Und der Bürger zahlt und zahlt und zahlt und .................

In der heutigen Ausgabe der Witzenhäuser Allgemeinen wird in einem großen Artikel berichtet, dass die Trockenstabilatanlage in Mecklar von der Firma Herhof nicht alleine finanziert werden kann und sich auch der Werra-Meißner-Kreis beteiligen soll. Wir haben dazu folgende Pressemitteilung abgegeben:

Pressemitteilung
Beteiligung des Kreises an Herhof-Anlage wäre Wortbruch


Der Vertragsabschluss des Werra-Meißner-Kreises mit der Firma Herhof im Januar 2001 wurde damals im Kreistag mit folgenden Worten begrüßt:
“Wir haben einen Vertrag mit garantiertem Abnahmepreis. Wir liefern nur noch den Restmüll ab und sind jegliches Risko und jede Verantwortung los.“
Mit der Beteiligung an einer Herhof-Investition würde der Kreis sich doch am Risiko und der Verantwortung beteiligen und damit das damalige Wort brechen.

Wortbruch ist für den Chef der Fa. Herhof, Hofmann, kein Problem. In einer gemeinsamen Sitzung des Kreis-Zweckverbandes Abfallwirtschaft und des Finanzausschusses des Kreistages Hersfeld-Rotenburg am 6.2.2003 wurde die Frage “Inwieweit ist der Anlagenbau in Mecklar gefährdet?“ behandelt.
Es wurde nachgefragt ob die Anlage in Mecklar gebaut wird. Hofmann antwortet mit einem klaren “Ja. Nächste Woche würde der Vertrag mit neuen Gesellschaftern unterschrieben werden.“ Dass sich heute, 10 Wochen später nun die Kreise statt der angekündigten “Gesellschafter“ beteiligen sollen belegt, dass Hofmann in der Sitzung falsche Angaben gemacht hat.

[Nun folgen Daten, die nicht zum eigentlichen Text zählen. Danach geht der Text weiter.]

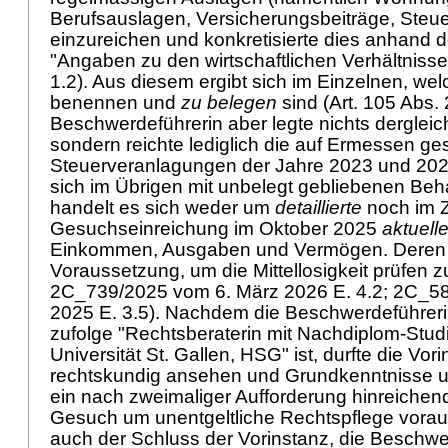
Berufsauslagen, Versicherungsbeiträge, Steue
einzureichen und konkretisierte dies anhand 
"Angaben zu den wirtschaftlichen Verhältnisse
1.2). Aus diesem ergibt sich im Einzelnen, we
benennen und
zu belegen
sind (
Art. 105 Abs
Beschwerdeführerin aber legte nichts dergleic
sondern reichte lediglich die auf Ermessen ge
Steuerveranlagungen der Jahre 2023 und 202
sich im Übrigen mit unbelegt gebliebenen Be
handelt es sich weder um
detaillierte
noch im Z
Gesuchseinreichung im Oktober 2025
aktuell
Einkommen, Ausgaben und Vermögen. Deren 
Voraussetzung, um die Mittellosigkeit prüfen zu
2C_739/2025 vom 6. März 2026 E. 4.2; 2C_5
2025 E. 3.5). Nachdem die Beschwerdeführer
zufolge "Rechtsberaterin mit Nachdiplom-Stu
Universität St. Gallen, HSG" ist, durfte die Vor
rechtskundig ansehen und Grundkenntnisse und
ein nach zweimaliger Aufforderung hinreiche
Gesuch um unentgeltliche Rechtspflege vorau
auch der Schluss der Vorinstanz, die Beschwe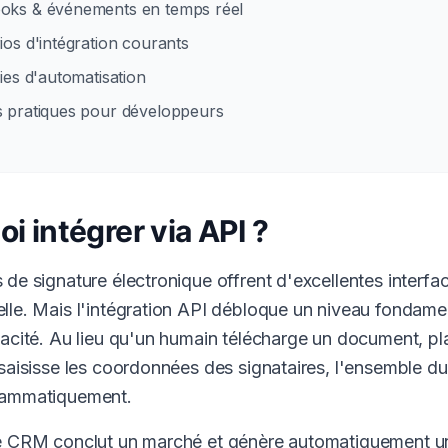
oks & événements en temps réel
ios d'intégration courants
gies d'automatisation
s pratiques pour développeurs
oi intégrer via API ?
 de signature électronique offrent d'excellentes interfa
lle. Mais l'intégration API débloque un niveau fondam
pacité. Au lieu qu'un humain télécharge un document, 
 saisisse les coordonnées des signataires, l'ensemble d
rammatiquement.
re CRM conclut un marché et génère automatiquement un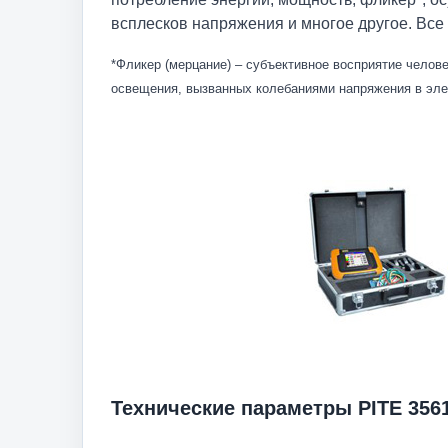
всплесков напряжения и многое другое. Вс
*Фликер (мерцание) – субъективное восприятие челов
освещения, вызванных колебаниями напряжения в элек
Технические параметры PITE 356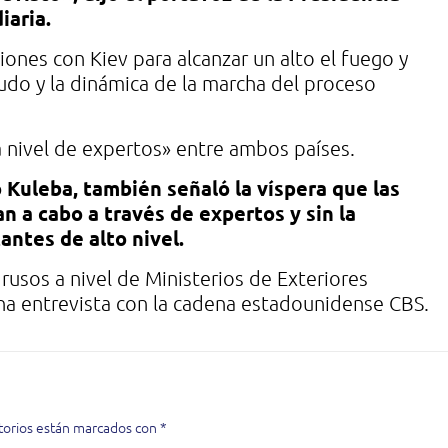
iaria.
ciones con Kiev para alcanzar un alto el fuego y
udo y la dinámica de la marcha del proceso
a nivel de expertos» entre ambos países.
o Kuleba, también señaló la víspera que las
n a cabo a través de expertos y sin la
antes de alto nivel.
usos a nivel de Ministerios de Exteriores
una entrevista con la cadena estadounidense CBS.
torios están marcados con
*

Darüber hinaus kann es doch nicht sein, dass ein Auftraggeber erst Mitgesellschafter werden muss, damit der Auftragnehmer seine vertraglichen Verpflichtungen erfüllen kann.
Wo kämen wir den hin, wenn man einer Firma einen Auftrag erteilt und man sich anschließend als stiller Teilhaber beteiligen muss, damit die Firma Kredite bei einer Bank aufnehmen kann, damit sie den Vertrag ausführen kann?